Inflatable (stormy seas) vs inexpensive foam vest? Having a hard time finding weights on these and would appreciate a couple of recommendations.
Also would love a decent lightweight drysuit recommendation. Mostly to be doing 3 season trips but could see doing some combined snowshoeing/packrafting in winter as well on calmer rivers.
I know this is a bunch to answer. Thanks for any feedback you can give that would help make these decisions easier.Oct 17, 2011 at 7:55 am #1791540
Do it Ike, you'll love it!
The problem with sizing up, as you no doubt know, is being able to do something (move seat forward, put a drybag in the bow) to keep yourself wedged in during whitewater. A bigger boat is also heavier. On the other hand, in addition to stability you'll have a bit more room to lash things on (ie a mountain bike). I've been happy with my yak, which is "classicly" the right size, and would by it again. The weight savings is good.
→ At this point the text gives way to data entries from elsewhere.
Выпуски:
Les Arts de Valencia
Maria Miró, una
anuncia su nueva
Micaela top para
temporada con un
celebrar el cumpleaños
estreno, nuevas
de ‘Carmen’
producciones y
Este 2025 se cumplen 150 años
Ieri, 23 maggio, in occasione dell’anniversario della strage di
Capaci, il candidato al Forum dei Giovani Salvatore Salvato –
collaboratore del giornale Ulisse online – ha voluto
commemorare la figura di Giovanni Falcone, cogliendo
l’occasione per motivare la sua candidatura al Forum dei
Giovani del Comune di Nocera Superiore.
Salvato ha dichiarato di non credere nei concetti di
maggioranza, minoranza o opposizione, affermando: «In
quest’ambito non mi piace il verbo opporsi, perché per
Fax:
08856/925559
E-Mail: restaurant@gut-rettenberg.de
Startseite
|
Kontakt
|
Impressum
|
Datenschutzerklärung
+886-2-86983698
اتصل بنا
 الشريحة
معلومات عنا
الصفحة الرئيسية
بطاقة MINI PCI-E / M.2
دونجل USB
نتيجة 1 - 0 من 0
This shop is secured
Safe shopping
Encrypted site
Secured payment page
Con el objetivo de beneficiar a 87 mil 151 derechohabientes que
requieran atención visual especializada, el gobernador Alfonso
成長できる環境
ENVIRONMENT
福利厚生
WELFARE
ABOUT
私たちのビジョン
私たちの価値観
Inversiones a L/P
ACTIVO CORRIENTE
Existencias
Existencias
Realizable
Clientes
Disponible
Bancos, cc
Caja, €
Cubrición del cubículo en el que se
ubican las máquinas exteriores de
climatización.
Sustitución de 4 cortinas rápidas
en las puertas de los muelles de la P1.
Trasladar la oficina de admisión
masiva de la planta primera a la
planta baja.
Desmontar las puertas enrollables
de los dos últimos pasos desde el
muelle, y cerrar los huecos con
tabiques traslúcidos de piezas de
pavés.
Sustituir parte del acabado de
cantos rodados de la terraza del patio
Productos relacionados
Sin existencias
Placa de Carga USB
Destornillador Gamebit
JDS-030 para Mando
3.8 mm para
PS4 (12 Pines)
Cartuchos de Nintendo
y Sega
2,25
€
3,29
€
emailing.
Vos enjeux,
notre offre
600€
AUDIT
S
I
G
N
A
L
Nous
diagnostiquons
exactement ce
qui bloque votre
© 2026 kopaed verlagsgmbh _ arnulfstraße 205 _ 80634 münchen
The Shuna rocks. So, so good. Treat it like a good canoe paddle and it'll last. Not as durable as a nylon blade, but for me so worth it. You paddle water, not the paddle with it. 210 is a good length.
I prefer a foam PFD. It provides more mental security, and makes a nice camp seat and pillow. The one mod I did is to cut the back open, remove, the foam, cut it in half, and put both halves into the upper half of the vest. This keeps it from messing with the backrest and deck.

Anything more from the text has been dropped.